_Document structure recognition data:_

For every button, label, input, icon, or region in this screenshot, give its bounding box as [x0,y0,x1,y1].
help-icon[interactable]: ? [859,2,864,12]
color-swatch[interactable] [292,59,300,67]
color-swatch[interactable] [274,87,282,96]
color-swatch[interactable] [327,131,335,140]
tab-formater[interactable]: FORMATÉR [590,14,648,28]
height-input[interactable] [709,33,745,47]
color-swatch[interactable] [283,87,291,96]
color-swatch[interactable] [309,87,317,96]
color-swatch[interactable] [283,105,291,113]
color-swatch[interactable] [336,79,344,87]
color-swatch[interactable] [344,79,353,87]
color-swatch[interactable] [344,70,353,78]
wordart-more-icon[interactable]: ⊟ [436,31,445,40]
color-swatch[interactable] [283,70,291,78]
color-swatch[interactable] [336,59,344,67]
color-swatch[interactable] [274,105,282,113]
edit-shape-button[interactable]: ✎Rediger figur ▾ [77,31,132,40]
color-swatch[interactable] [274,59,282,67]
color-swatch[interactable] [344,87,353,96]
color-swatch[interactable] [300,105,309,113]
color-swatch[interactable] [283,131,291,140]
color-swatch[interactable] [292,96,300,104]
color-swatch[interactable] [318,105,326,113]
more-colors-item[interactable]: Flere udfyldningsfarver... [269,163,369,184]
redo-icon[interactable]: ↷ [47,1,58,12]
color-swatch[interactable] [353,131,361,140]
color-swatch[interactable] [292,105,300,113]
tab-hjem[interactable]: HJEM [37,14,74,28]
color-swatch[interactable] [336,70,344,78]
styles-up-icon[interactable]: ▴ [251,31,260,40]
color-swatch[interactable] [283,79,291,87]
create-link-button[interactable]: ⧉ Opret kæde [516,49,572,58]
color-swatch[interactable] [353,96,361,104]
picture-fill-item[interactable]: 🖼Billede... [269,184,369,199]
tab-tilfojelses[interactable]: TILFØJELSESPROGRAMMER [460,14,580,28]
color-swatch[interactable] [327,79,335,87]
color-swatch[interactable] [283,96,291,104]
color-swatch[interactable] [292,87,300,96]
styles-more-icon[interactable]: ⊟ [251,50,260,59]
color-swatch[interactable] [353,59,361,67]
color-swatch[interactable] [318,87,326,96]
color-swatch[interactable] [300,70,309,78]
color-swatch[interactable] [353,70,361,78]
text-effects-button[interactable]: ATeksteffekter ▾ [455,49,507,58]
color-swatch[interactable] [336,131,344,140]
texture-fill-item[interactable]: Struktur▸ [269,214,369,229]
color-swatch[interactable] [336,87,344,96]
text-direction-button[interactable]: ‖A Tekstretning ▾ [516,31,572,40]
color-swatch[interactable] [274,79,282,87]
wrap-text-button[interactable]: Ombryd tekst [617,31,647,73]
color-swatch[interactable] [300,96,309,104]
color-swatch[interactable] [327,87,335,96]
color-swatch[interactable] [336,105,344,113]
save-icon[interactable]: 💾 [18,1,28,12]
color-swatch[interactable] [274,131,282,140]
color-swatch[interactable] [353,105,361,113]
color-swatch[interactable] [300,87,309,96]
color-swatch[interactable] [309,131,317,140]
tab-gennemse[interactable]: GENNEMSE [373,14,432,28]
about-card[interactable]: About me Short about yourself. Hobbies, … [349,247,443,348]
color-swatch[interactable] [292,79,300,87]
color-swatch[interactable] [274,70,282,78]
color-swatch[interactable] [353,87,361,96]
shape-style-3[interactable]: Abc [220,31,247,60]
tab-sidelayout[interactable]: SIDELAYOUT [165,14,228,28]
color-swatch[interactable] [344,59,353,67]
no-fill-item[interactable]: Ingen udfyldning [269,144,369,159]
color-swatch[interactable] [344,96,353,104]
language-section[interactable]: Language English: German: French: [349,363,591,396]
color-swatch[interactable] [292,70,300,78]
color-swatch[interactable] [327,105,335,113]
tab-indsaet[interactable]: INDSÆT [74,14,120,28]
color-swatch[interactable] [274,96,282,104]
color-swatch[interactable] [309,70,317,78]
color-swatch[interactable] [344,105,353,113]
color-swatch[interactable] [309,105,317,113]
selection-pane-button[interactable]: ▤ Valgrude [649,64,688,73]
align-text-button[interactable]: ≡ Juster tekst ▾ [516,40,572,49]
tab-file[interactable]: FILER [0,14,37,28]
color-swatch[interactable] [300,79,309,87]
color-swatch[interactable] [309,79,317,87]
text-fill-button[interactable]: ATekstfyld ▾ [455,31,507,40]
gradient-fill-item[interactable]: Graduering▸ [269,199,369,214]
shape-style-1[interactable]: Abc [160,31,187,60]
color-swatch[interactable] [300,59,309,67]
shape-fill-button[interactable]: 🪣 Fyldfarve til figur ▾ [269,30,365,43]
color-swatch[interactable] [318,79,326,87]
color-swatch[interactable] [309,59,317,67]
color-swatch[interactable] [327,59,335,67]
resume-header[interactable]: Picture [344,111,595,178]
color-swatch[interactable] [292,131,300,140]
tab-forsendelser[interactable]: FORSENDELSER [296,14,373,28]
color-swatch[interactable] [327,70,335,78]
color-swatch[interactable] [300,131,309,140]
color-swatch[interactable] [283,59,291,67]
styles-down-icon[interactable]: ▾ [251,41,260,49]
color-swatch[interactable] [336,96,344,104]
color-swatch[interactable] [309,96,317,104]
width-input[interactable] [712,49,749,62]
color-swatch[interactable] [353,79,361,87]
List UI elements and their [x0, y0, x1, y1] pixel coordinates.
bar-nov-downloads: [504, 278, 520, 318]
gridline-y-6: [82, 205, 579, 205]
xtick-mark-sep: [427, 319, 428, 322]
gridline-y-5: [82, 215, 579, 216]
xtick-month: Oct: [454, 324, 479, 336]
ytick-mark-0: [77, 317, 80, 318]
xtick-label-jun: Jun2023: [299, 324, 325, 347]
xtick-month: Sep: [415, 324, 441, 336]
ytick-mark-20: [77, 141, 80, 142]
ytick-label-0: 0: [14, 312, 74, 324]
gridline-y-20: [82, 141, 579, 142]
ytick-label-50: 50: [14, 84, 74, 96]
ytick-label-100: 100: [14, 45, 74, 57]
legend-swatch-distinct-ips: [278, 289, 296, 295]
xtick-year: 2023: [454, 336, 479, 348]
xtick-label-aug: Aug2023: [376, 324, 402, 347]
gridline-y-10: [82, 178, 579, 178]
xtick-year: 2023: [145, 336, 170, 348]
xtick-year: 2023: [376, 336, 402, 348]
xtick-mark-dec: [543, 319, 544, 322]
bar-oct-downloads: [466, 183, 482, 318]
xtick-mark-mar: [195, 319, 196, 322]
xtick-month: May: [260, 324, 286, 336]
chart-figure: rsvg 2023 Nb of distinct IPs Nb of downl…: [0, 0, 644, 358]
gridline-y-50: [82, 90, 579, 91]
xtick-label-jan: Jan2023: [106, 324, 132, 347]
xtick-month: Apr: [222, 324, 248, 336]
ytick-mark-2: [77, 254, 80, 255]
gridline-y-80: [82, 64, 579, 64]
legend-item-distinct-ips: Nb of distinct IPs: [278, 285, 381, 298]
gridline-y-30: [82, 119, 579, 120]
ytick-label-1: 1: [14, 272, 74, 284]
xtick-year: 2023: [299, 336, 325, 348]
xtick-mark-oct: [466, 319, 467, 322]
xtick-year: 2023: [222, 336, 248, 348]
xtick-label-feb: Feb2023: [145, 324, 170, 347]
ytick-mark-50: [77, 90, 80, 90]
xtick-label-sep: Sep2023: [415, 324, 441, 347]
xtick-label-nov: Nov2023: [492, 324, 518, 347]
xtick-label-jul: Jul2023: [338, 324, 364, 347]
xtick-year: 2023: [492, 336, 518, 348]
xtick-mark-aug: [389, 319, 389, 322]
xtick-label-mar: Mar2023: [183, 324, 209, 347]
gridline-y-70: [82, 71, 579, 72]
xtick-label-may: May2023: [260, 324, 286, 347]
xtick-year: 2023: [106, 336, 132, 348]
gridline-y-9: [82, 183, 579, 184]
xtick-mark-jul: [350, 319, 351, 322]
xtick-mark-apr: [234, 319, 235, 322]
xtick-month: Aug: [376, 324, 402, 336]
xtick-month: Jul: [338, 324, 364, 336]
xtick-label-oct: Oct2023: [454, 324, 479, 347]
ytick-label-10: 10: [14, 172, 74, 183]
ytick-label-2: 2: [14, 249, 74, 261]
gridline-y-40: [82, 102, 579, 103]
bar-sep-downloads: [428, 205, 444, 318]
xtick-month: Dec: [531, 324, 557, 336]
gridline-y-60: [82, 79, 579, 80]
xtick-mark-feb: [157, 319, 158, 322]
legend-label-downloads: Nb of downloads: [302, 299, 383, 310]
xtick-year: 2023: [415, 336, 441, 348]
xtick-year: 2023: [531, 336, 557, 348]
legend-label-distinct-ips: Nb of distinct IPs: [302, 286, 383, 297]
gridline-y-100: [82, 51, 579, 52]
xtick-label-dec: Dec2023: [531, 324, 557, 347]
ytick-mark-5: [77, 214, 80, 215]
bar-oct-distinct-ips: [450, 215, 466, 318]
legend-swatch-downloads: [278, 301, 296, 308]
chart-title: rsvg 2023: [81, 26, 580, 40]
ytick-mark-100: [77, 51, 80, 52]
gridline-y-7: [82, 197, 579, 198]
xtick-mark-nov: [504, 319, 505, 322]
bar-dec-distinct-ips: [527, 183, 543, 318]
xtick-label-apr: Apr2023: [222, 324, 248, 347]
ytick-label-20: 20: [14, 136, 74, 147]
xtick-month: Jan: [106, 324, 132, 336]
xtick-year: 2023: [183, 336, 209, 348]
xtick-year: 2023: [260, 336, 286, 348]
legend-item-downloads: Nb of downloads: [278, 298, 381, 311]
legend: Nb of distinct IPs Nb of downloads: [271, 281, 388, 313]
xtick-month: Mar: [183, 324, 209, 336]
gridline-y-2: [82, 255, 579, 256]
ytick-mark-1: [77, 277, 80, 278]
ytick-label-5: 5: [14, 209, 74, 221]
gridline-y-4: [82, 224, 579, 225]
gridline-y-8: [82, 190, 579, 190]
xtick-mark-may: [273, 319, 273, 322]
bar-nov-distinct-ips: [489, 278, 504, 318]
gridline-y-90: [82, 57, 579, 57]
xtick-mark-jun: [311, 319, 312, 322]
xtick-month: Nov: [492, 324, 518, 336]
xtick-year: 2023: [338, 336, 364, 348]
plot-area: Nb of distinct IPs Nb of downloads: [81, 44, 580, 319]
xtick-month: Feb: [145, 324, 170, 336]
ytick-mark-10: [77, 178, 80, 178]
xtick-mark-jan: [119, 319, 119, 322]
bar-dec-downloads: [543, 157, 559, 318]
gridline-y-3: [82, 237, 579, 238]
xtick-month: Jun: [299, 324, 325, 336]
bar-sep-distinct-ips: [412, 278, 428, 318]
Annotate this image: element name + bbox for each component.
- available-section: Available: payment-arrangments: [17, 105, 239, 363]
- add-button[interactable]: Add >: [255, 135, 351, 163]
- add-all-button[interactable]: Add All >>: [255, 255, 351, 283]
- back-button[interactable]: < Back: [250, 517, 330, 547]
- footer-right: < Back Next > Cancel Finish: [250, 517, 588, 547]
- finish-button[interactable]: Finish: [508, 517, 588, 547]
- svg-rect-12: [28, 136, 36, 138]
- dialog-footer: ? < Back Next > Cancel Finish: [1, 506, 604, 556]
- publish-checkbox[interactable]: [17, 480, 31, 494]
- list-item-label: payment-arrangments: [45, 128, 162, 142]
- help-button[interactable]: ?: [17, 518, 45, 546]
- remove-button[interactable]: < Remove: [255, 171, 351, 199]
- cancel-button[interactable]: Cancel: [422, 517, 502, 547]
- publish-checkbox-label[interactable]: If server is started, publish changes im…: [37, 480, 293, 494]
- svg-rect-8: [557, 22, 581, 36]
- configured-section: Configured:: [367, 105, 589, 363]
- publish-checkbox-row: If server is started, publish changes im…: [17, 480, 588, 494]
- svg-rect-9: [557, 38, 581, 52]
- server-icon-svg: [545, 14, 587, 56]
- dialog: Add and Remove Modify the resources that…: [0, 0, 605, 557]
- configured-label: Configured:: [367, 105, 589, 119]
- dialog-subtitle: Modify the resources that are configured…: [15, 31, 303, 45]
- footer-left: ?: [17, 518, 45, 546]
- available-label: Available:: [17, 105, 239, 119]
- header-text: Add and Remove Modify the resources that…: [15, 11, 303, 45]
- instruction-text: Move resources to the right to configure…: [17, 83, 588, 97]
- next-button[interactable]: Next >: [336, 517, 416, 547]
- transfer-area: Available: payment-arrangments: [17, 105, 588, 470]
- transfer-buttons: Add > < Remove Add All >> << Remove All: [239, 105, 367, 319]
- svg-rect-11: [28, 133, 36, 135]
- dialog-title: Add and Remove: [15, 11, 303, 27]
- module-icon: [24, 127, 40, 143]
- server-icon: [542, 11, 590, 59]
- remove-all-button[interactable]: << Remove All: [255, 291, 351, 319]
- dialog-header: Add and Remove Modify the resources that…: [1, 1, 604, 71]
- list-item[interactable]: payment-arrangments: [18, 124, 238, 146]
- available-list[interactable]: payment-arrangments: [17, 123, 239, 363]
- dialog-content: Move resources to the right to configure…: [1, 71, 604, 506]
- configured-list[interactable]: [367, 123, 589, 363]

_EXERCISE BRIEF:_ Where a line of the data above includes the string "dialog", pull it out.

_EXERCISE RESPONSE:_
- dialog-footer: ? < Back Next > Cancel Finish: [1, 506, 604, 556]
- dialog: Add and Remove Modify the resources that…: [0, 0, 605, 557]
- dialog-subtitle: Modify the resources that are configured…: [15, 31, 303, 45]
- dialog-title: Add and Remove: [15, 11, 303, 27]
- dialog-header: Add and Remove Modify the resources that…: [1, 1, 604, 71]
- dialog-content: Move resources to the right to configure…: [1, 71, 604, 506]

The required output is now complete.